Dataset records: Begin

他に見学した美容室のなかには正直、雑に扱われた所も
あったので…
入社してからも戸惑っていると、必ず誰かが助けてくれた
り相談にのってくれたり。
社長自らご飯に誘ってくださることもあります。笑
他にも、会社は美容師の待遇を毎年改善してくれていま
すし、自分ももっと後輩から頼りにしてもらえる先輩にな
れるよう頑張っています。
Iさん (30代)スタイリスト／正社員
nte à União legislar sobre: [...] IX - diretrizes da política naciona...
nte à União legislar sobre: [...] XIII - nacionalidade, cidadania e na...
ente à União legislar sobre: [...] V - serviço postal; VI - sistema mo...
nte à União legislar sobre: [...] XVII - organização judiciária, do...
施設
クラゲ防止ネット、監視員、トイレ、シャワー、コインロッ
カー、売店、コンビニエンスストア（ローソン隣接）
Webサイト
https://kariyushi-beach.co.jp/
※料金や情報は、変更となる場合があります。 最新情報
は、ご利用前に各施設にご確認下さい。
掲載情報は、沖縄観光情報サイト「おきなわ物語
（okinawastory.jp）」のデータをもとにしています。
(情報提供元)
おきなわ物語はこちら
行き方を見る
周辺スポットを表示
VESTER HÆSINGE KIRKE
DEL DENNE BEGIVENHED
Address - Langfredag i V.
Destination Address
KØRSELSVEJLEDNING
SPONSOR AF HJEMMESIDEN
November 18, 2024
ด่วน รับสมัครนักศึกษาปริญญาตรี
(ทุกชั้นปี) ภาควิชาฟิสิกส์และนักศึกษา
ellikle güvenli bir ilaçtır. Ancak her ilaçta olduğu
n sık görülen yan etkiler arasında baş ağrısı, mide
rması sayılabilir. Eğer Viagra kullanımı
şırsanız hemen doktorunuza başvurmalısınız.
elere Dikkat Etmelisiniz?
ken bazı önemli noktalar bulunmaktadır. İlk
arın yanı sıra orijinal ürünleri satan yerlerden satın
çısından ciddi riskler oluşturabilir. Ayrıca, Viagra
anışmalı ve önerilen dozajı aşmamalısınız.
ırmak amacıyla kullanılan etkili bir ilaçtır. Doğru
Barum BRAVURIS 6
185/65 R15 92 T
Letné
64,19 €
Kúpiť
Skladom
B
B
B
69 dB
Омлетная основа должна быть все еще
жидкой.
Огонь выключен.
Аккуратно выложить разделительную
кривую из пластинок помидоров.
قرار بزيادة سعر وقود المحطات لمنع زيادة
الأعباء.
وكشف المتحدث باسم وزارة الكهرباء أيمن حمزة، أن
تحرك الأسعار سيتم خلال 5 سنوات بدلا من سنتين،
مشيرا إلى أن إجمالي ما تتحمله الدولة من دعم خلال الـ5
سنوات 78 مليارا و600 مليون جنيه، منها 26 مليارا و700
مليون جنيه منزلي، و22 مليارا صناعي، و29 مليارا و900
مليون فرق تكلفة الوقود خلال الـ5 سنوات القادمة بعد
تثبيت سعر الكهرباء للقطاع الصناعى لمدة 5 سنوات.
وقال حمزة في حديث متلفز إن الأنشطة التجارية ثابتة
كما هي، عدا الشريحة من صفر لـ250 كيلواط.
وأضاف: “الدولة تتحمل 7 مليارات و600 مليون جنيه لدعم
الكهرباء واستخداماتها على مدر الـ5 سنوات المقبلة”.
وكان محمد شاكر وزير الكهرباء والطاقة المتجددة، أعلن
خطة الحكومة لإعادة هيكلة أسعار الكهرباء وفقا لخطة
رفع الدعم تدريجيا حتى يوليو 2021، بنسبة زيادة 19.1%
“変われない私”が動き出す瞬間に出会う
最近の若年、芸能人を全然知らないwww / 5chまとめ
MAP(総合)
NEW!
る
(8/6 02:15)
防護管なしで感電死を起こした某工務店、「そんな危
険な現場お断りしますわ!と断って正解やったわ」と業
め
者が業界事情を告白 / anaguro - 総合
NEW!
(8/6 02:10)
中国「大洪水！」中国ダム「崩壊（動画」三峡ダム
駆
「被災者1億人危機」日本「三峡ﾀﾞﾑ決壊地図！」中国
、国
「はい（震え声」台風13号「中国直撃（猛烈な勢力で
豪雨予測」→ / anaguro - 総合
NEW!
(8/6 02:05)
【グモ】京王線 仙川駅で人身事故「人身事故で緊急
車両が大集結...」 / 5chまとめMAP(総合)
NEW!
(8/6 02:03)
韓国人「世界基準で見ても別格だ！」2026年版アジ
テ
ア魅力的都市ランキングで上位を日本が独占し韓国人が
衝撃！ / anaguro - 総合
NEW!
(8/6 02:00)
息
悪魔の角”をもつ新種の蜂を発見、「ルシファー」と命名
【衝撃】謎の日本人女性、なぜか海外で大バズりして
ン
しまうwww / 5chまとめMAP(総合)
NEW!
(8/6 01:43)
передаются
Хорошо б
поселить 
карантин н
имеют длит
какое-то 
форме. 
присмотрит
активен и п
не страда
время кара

Dataset records: End

Show the lines of the records that include the string "الكهرباء".

وكشف المتحدث باسم وزارة الكهرباء أيمن حمزة، أن
تثبيت سعر الكهرباء للقطاع الصناعى لمدة 5 سنوات.
الكهرباء واستخداماتها على مدر الـ5 سنوات المقبلة”.
وكان محمد شاكر وزير الكهرباء والطاقة المتجددة، أعلن
خطة الحكومة لإعادة هيكلة أسعار الكهرباء وفقا لخطة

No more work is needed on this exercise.